Exercise brief:
Once you find the line with "troubleshoot a problem or come up with a new" in the listing below, set down exactly every line from it through the line with "collaboration in between", but no pictures.

Material for this exercise:
· · ·

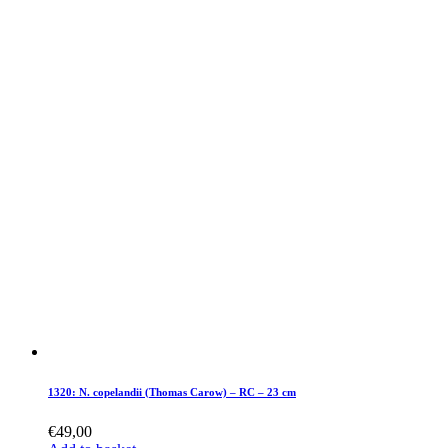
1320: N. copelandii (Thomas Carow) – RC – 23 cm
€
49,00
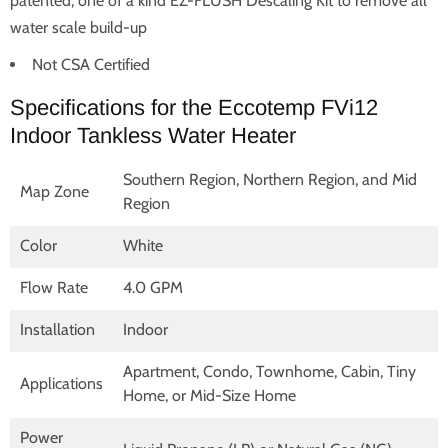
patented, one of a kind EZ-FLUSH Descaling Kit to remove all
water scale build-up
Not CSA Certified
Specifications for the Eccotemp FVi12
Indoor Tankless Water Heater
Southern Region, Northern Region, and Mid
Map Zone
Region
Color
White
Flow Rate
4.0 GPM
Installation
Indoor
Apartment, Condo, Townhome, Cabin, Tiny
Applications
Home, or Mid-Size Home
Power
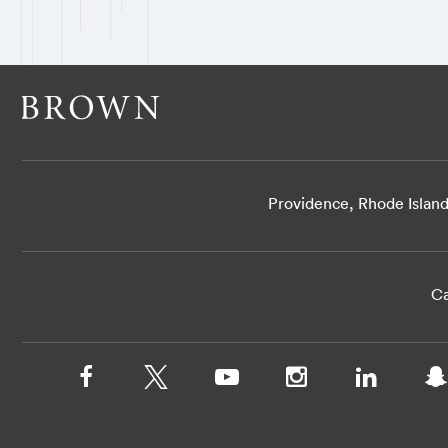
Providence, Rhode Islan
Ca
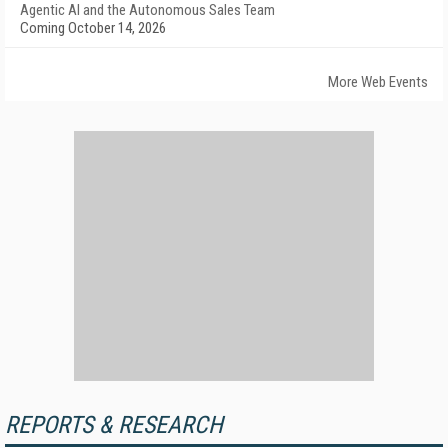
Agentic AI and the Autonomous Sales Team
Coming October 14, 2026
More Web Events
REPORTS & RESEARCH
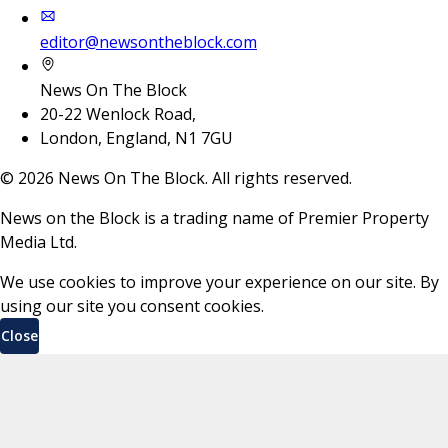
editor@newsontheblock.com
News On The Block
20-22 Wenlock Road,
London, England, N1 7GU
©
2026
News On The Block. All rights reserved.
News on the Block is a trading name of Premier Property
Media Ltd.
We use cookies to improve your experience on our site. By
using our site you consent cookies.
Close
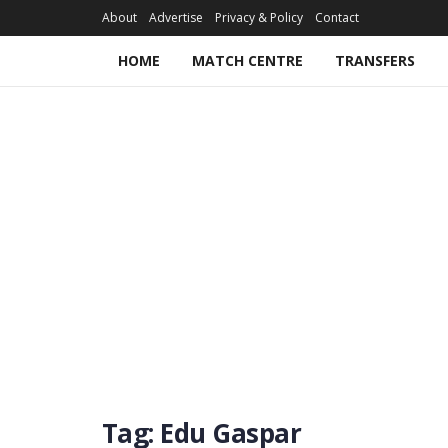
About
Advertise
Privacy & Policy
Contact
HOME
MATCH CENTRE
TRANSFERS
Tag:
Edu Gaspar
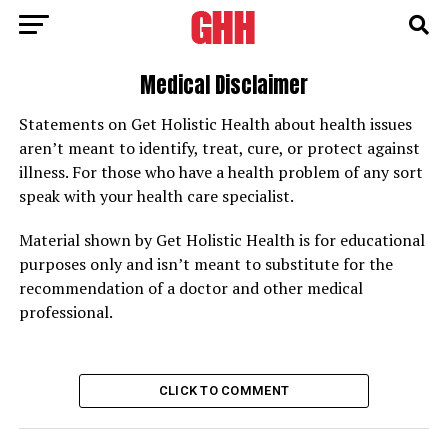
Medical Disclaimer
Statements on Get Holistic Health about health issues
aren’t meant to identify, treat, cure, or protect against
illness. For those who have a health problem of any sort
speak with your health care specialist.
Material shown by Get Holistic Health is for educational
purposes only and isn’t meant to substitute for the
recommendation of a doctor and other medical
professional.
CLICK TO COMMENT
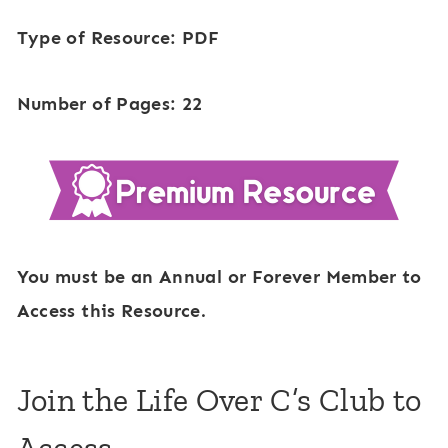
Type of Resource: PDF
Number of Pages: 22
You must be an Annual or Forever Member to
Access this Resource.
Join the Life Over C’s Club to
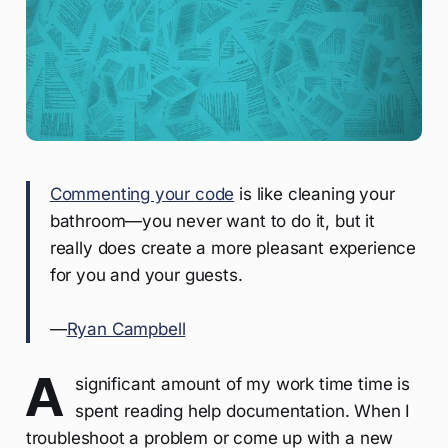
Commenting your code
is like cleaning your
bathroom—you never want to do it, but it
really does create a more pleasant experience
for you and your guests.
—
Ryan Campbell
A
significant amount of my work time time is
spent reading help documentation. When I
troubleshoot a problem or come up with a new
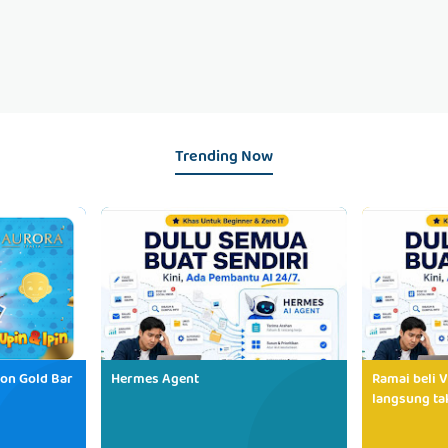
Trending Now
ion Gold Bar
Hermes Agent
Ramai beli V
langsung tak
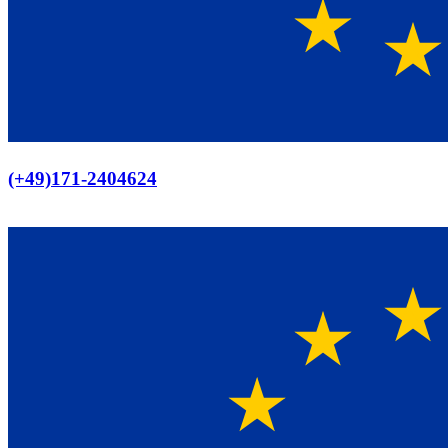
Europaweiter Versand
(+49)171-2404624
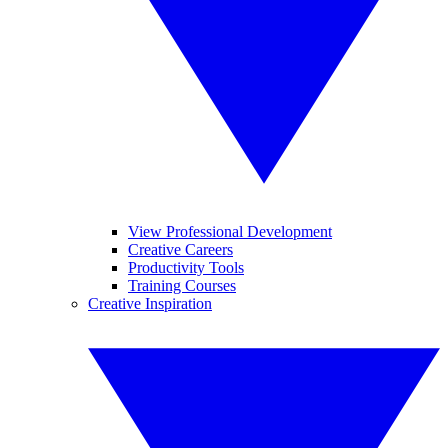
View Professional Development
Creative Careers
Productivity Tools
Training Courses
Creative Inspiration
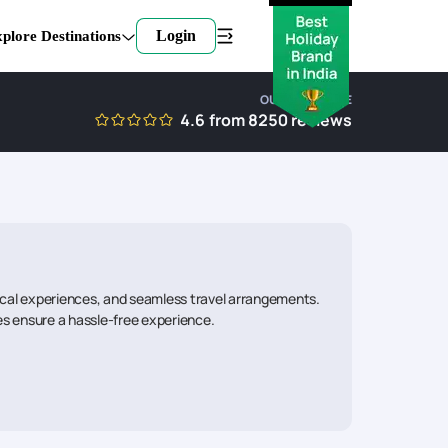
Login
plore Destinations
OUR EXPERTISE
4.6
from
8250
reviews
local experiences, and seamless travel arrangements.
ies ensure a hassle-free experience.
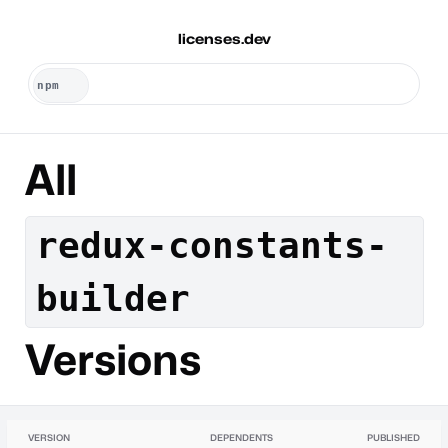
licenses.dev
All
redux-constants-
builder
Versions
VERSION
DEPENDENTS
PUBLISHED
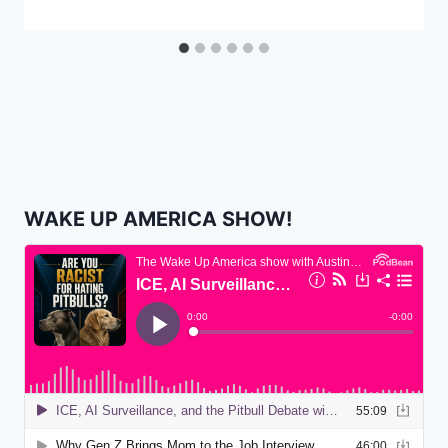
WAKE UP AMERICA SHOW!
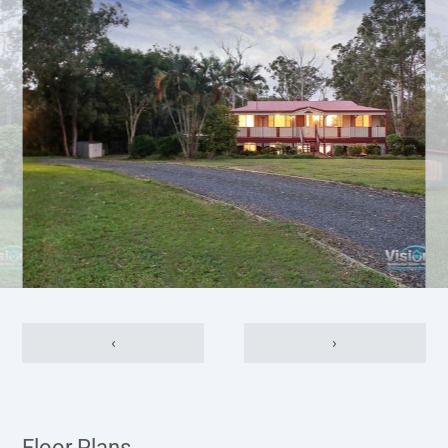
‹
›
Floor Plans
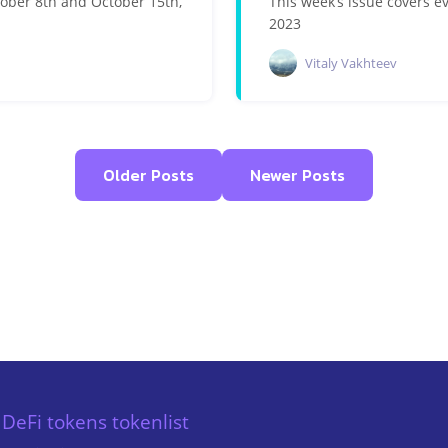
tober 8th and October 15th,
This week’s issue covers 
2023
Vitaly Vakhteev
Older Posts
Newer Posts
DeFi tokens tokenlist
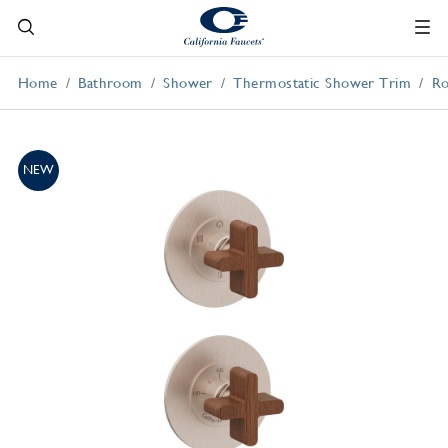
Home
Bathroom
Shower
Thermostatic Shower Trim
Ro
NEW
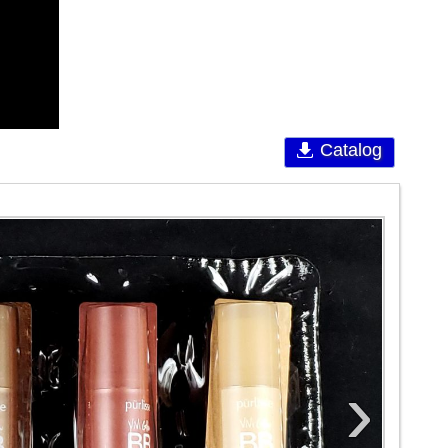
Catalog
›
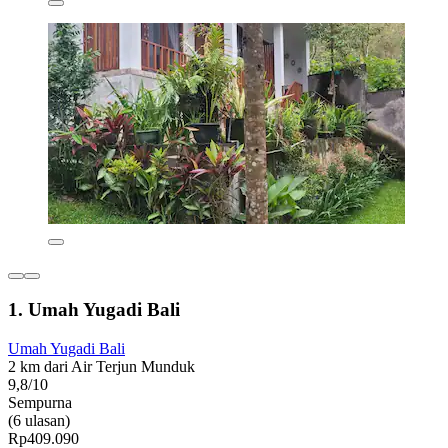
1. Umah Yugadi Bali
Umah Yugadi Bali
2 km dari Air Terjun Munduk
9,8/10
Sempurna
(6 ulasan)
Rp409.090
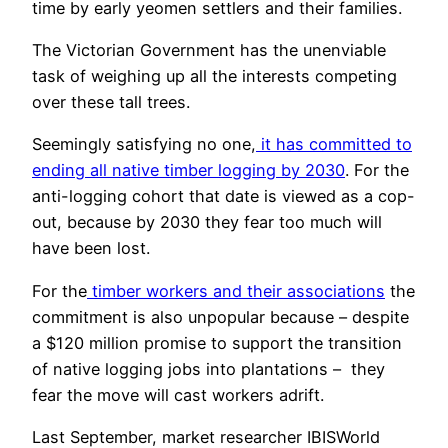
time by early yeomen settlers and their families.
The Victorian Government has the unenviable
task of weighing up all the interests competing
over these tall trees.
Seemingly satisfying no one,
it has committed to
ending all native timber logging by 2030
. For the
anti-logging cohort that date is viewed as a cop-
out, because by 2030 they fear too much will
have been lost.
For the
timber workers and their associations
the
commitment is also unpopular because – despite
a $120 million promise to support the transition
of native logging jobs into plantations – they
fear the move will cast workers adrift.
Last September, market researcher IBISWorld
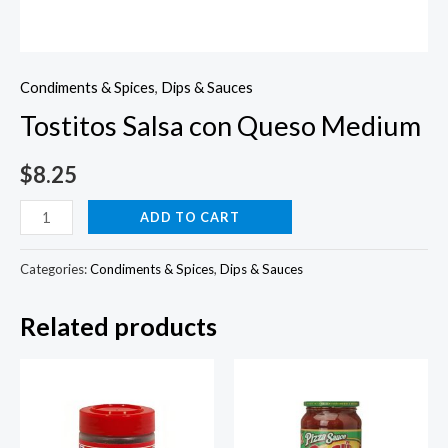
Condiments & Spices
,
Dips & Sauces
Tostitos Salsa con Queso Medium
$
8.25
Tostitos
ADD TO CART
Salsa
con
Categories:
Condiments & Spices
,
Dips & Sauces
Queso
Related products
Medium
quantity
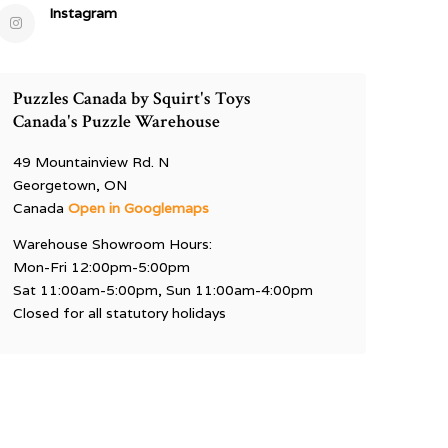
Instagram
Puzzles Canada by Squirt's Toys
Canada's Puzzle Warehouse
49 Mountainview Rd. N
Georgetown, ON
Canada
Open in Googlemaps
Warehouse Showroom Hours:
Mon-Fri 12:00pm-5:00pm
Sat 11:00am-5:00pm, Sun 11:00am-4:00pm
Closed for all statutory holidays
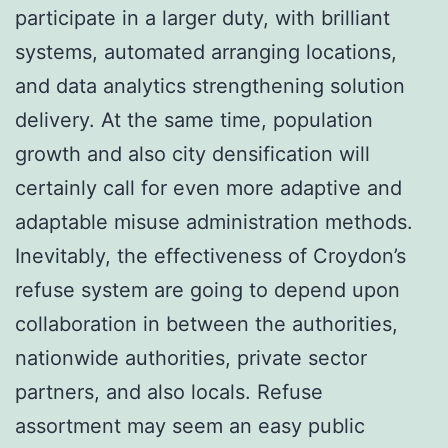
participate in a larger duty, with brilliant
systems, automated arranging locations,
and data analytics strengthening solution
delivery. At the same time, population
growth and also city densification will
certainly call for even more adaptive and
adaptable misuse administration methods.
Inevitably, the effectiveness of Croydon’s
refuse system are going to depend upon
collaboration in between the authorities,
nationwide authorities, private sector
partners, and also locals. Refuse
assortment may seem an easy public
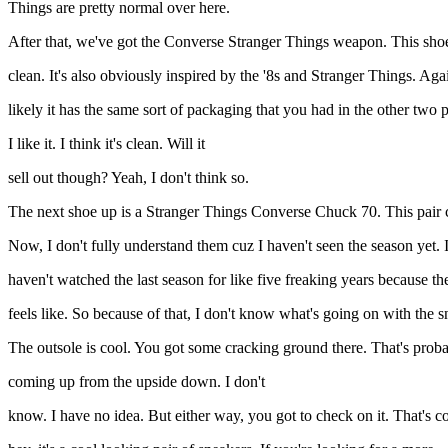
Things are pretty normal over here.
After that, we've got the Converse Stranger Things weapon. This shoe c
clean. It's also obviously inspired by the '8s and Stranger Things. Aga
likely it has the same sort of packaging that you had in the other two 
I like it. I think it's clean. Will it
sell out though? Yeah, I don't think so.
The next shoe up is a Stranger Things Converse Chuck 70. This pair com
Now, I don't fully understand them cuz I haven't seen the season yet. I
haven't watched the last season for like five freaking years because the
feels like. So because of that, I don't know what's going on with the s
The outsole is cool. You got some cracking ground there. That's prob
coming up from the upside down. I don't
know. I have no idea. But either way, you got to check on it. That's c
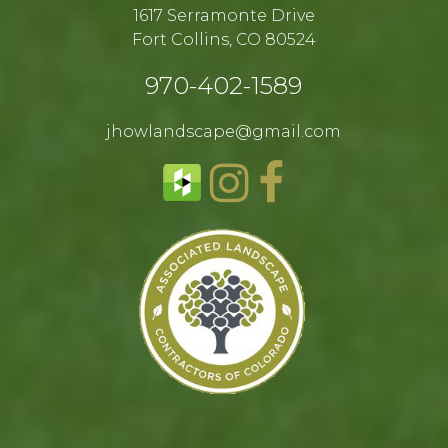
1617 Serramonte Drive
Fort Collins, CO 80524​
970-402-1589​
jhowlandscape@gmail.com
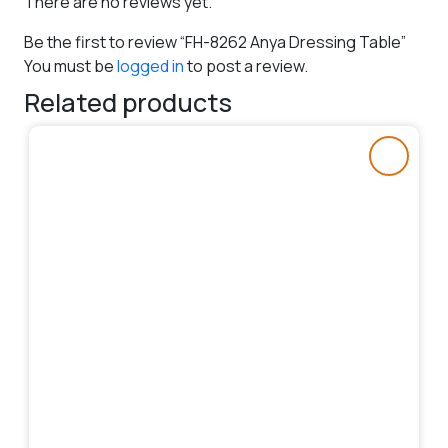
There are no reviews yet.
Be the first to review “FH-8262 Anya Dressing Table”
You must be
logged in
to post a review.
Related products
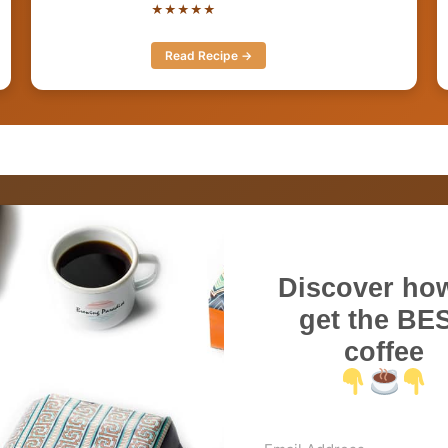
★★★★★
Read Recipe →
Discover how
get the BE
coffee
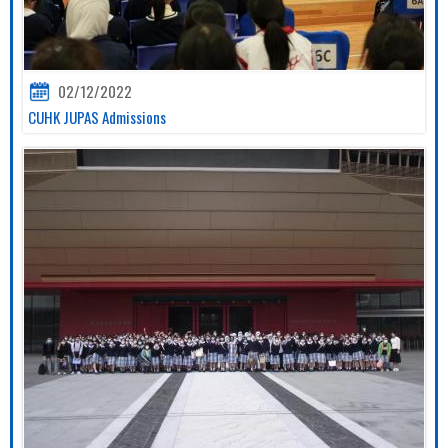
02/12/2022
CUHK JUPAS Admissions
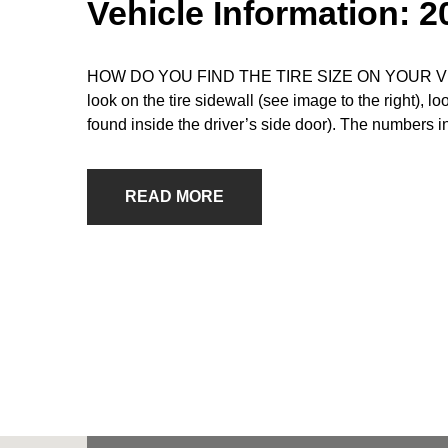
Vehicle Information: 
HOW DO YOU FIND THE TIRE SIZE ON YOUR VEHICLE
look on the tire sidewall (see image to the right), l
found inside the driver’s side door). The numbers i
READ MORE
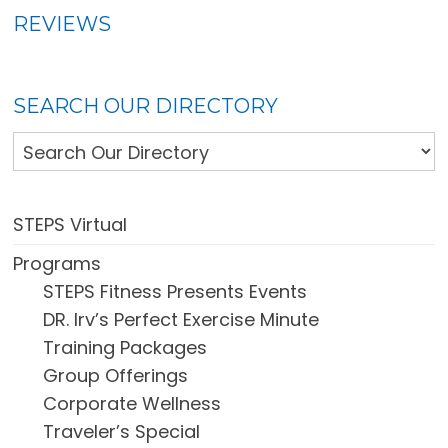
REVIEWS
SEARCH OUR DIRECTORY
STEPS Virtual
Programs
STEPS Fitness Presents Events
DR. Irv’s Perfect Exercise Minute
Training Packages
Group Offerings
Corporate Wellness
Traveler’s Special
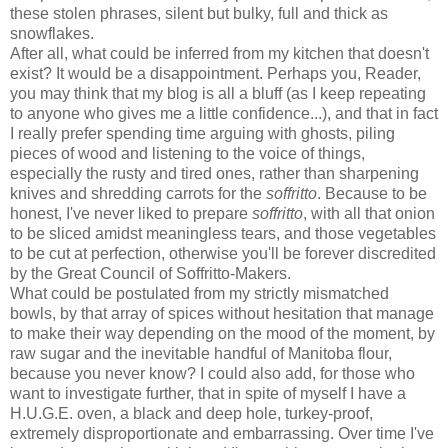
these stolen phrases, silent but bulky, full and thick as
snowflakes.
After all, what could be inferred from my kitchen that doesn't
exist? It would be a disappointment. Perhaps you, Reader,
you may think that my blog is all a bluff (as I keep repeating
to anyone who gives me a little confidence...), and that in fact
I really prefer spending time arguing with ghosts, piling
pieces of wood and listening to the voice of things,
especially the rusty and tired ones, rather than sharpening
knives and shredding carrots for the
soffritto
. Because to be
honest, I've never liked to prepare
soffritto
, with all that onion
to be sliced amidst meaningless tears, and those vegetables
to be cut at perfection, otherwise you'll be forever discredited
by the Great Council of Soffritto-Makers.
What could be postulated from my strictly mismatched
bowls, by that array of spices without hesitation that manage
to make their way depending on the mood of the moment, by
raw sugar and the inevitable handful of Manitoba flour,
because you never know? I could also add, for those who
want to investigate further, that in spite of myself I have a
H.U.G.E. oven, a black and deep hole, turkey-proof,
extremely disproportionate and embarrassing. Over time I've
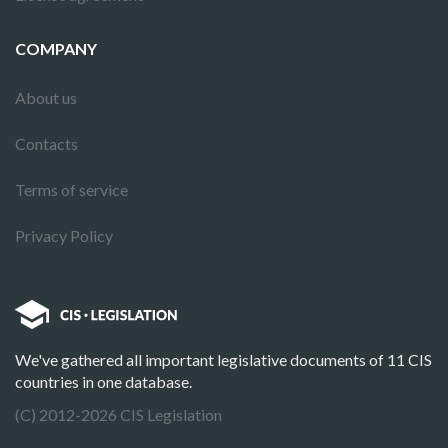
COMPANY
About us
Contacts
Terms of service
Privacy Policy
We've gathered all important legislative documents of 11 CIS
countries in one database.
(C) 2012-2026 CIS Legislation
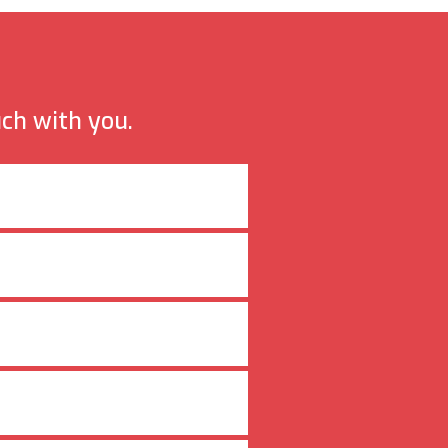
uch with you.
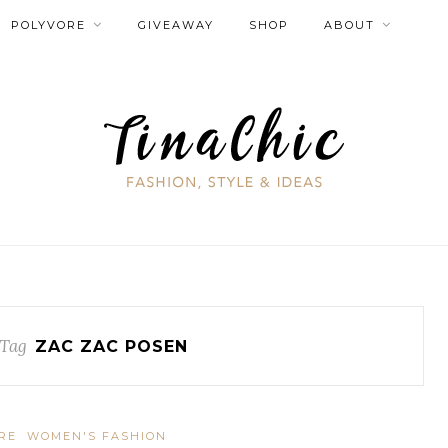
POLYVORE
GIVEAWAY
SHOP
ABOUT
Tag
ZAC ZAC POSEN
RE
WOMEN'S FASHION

· · ·

Result of this task:
troubleshoot a problem or come up with a new
Trending Now
ion Gold Bar
Hermes Agent
Ramai beli V
langsung tak
Europaweiter Versand
(+49)171-2404624
View Professional Development
Creative Careers
Productivity Tools
Training Courses
Creative Inspiration
Login
plore Destinations
OUR EXPERTISE
4.6
from
8250
reviews
local experiences, and seamless travel arrangements.
ies ensure a hassle-free experience.
licenses.dev
All
redux-constants-
builder
Versions
VERSION
DEPENDENTS
PUBLISHED
WAKE UP AMERICA SHOW!
‹
›
Floor Plans
tober 8th and October 15th,
This week’s issue covers 
2023
Vitaly Vakhteev
Older Posts
Newer Posts
DeFi tokens tokenlist
Home
Bathroom
Shower
Thermostatic Shower Trim
Ro
NEW
Catalog
›
1. Umah Yugadi Bali
Umah Yugadi Bali
2 km dari Air Terjun Munduk
9,8/10
Sempurna
(6 ulasan)
Rp409.090
time by early yeomen settlers and their families.
The Victorian Government has the unenviable
task of weighing up all the interests competing
over these tall trees.
Seemingly satisfying no one,
it has committed to
ending all native timber logging by 2030
. For the
anti-logging cohort that date is viewed as a cop-
out, because by 2030 they fear too much will
have been lost.
For the
timber workers and their associations
the
commitment is also unpopular because – despite
a $120 million promise to support the transition
of native logging jobs into plantations – they
fear the move will cast workers adrift.
Last September, market researcher IBISWorld
Condiments & Spices
,
Dips & Sauces
Tostitos Salsa con Queso Medium
$
8.25
Tostitos
ADD TO CART
Salsa
con
Categories:
Condiments & Spices
,
Dips & Sauces
Queso
Related products
Medium
quantity
Instagram
Puzzles Canada by Squirt's Toys
Canada's Puzzle Warehouse
49 Mountainview Rd. N
Georgetown, ON
Canada
Open in Googlemaps
Warehouse Showroom Hours:
Mon-Fri 12:00pm-5:00pm
Sat 11:00am-5:00pm, Sun 11:00am-4:00pm
Closed for all statutory holidays
participate in a larger duty, with brilliant
systems, automated arranging locations,
and data analytics strengthening solution
delivery. At the same time, population
growth and also city densification will
certainly call for even more adaptive and
adaptable misuse administration methods.
Inevitably, the effectiveness of Croydon’s
refuse system are going to depend upon
collaboration in between the authorities,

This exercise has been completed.